• **Materials provided**:
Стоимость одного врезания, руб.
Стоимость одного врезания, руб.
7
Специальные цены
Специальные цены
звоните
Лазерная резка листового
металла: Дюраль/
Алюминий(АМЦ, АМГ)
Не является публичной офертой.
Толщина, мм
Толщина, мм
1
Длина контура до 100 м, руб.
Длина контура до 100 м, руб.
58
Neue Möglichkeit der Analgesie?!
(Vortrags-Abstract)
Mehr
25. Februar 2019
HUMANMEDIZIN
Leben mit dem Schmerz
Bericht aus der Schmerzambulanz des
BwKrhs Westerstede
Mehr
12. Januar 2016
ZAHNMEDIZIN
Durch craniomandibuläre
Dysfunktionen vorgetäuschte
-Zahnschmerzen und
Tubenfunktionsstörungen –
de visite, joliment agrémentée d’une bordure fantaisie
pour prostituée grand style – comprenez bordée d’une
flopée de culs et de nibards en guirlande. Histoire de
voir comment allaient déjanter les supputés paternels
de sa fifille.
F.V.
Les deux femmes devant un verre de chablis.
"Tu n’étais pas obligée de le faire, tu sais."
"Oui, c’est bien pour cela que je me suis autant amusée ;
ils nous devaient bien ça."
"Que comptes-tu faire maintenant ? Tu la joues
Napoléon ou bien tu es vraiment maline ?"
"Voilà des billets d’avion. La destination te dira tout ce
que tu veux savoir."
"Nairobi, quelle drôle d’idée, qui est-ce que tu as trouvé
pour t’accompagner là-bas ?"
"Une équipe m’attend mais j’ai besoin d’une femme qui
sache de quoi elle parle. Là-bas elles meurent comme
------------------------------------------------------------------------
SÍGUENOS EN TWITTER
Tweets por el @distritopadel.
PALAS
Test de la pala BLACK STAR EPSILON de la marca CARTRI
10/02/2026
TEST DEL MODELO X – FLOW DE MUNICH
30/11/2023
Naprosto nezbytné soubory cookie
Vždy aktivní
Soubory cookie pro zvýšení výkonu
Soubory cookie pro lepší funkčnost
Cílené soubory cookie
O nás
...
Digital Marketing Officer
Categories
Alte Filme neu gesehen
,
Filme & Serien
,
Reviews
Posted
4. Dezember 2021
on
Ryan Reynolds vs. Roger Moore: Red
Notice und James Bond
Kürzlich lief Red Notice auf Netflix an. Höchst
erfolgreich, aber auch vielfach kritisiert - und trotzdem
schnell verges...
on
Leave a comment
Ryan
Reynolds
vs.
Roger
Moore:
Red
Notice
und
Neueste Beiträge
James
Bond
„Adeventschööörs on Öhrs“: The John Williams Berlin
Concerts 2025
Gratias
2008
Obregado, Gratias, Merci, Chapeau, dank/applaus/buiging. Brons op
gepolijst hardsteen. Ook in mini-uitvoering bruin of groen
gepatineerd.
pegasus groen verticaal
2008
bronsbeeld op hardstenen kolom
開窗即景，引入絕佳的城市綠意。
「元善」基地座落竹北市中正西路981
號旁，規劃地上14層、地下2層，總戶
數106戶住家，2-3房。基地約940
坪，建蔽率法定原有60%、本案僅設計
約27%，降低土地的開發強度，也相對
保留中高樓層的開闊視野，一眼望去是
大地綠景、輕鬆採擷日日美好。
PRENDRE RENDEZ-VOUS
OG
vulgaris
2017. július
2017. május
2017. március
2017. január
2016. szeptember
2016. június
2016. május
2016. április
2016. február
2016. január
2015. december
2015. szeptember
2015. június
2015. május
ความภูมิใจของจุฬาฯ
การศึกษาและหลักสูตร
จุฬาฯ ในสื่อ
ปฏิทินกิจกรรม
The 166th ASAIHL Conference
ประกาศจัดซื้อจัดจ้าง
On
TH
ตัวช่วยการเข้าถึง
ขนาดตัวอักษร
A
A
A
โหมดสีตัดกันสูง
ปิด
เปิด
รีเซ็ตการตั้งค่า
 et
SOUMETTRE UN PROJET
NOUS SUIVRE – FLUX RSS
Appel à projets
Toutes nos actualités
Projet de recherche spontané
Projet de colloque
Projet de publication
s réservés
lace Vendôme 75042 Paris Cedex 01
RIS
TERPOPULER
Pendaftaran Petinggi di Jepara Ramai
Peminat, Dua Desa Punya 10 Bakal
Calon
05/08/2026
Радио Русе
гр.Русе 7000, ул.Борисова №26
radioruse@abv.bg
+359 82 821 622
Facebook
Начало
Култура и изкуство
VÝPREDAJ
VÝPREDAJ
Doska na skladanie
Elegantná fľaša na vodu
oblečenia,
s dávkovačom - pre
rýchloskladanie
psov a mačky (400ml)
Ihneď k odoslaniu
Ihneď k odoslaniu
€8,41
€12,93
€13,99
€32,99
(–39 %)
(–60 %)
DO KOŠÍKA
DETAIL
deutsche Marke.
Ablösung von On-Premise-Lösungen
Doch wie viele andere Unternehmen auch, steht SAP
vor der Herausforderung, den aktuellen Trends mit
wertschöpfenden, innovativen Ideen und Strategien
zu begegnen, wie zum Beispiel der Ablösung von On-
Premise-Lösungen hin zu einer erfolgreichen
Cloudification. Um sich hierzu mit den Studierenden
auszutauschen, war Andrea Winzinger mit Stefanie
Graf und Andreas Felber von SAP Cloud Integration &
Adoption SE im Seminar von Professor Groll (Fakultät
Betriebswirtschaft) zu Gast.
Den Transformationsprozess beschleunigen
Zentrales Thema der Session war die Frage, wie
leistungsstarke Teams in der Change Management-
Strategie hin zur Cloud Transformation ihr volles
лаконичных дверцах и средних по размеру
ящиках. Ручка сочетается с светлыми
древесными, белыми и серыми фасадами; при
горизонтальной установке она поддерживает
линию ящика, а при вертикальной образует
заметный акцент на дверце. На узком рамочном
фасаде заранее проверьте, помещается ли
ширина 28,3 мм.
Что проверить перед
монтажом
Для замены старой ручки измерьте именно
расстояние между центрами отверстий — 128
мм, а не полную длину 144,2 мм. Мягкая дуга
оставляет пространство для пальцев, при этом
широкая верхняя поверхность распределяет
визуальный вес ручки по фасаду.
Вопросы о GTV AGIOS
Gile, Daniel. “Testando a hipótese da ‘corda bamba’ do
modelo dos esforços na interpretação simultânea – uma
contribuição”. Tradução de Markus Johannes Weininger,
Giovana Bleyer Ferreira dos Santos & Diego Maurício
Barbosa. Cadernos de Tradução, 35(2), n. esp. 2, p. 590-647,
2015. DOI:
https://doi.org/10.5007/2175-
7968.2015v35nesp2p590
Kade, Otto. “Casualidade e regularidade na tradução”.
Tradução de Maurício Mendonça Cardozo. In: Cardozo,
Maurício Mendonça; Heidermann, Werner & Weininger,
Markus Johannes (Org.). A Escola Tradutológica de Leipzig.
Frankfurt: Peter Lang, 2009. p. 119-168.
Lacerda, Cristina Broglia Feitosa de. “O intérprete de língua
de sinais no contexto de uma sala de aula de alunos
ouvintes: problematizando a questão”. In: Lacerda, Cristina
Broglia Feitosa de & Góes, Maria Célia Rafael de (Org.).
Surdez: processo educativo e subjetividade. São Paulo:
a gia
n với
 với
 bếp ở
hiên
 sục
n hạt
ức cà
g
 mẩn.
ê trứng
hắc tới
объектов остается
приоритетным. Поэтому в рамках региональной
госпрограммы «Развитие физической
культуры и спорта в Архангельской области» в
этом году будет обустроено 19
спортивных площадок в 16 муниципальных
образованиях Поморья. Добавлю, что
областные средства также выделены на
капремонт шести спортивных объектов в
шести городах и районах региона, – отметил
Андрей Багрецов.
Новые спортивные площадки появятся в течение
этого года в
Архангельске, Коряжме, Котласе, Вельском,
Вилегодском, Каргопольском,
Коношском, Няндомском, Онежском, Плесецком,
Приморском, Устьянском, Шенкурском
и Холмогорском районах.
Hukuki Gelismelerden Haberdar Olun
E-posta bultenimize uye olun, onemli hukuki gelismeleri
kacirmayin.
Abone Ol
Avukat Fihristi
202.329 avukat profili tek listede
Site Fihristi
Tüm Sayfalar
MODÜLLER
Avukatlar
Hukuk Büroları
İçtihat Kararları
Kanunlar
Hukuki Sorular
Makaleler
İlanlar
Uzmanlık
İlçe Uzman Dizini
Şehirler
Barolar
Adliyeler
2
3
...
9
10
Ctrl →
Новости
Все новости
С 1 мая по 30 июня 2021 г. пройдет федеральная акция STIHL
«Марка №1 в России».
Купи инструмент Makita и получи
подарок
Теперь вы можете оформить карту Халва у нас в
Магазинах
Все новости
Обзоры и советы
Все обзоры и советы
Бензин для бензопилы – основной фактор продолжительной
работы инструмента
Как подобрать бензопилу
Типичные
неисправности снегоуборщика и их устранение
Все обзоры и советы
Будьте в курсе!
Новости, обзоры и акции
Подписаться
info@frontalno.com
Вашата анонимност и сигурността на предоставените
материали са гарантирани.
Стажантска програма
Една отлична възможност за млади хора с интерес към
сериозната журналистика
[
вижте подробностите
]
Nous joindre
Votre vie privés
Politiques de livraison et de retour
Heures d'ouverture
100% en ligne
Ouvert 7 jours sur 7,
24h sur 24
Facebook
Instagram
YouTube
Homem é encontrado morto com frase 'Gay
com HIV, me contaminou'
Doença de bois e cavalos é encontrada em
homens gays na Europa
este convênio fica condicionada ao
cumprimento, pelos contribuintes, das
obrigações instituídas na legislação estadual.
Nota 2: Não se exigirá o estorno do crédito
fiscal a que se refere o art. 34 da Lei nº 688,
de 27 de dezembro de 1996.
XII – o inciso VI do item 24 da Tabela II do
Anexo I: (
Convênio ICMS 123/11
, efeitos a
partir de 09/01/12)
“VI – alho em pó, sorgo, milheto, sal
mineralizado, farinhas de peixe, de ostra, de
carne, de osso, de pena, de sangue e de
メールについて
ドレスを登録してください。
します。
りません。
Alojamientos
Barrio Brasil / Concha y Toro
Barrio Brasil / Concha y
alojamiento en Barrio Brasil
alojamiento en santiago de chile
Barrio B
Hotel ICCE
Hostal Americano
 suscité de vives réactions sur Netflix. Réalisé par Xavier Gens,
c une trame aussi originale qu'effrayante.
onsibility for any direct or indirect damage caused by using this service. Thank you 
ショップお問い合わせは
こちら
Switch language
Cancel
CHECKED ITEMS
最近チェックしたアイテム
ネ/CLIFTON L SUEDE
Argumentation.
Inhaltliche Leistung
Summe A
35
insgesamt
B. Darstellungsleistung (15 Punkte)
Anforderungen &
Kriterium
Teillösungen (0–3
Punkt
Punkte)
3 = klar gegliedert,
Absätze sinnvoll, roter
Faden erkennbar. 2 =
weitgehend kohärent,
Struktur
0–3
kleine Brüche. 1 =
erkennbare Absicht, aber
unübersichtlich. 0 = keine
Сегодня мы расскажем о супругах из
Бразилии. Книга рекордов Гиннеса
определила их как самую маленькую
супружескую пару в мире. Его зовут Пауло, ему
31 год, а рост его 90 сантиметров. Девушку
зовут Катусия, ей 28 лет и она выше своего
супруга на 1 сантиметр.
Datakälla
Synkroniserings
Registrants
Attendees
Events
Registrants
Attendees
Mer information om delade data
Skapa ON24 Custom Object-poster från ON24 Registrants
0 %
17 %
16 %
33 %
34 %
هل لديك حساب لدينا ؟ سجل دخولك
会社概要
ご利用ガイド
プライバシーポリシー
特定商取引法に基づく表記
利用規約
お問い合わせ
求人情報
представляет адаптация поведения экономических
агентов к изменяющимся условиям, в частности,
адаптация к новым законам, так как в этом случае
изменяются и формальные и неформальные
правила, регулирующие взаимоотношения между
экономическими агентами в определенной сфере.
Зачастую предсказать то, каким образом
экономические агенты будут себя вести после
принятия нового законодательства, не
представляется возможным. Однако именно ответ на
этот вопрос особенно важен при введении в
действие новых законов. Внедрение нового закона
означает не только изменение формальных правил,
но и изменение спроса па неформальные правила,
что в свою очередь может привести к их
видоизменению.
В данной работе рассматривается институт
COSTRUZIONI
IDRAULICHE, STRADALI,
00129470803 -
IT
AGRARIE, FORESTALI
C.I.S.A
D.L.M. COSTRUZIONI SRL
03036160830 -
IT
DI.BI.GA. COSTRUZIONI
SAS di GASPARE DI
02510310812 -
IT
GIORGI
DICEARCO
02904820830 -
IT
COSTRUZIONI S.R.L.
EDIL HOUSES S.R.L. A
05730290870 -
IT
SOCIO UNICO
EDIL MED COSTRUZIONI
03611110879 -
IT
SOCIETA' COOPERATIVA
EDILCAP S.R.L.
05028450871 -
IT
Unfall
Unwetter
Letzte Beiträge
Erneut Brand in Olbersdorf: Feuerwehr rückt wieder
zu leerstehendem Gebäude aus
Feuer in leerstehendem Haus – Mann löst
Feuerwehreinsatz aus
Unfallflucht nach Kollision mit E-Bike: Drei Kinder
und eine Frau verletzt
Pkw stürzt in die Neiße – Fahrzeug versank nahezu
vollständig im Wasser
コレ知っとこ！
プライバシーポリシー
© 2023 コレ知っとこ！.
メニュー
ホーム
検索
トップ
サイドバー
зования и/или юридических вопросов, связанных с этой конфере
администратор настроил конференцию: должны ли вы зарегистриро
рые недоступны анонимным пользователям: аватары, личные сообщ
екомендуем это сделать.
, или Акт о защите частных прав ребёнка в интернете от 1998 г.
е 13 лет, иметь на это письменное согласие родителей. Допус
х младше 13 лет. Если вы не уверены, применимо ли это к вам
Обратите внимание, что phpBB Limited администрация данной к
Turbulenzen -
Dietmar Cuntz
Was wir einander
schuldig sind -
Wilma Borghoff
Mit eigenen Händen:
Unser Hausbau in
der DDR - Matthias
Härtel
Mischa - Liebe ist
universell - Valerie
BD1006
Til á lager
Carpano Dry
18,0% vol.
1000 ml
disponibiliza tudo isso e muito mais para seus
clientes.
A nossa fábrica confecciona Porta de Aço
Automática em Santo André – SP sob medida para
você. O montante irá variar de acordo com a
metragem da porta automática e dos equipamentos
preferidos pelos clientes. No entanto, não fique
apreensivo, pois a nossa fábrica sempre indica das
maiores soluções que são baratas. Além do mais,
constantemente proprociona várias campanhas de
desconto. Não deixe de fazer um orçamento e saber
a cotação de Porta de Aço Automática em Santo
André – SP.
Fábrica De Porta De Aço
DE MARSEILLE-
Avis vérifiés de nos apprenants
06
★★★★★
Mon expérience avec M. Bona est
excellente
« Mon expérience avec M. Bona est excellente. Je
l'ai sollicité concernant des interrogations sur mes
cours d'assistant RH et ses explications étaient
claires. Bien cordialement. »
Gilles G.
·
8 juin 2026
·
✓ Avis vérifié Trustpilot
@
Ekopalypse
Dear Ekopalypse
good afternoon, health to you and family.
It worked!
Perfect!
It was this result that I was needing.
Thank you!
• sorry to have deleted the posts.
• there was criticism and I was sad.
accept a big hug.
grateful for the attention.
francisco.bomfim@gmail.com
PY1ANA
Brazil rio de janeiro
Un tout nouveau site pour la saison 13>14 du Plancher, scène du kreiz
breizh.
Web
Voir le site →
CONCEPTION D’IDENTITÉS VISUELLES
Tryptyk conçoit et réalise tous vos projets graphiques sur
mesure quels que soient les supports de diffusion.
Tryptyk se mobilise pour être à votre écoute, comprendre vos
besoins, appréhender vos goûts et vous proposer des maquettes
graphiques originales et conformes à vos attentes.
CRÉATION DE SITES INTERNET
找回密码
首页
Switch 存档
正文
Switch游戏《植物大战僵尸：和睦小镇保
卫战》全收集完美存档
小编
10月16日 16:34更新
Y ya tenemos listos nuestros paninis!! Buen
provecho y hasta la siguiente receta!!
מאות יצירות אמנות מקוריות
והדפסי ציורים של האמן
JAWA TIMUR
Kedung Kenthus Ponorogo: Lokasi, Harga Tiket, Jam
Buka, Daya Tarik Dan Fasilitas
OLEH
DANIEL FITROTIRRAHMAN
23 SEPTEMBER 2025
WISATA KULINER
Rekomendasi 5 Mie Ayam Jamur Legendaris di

• **Work instructions**: Copy out, from the listing above, every line that contains the string "Mendonça".

• **Solution for this task**:
Tradução de Maurício Mendonça Cardozo. In: Cardozo,
Maurício Mendonça; Heidermann, Werner & Weininger,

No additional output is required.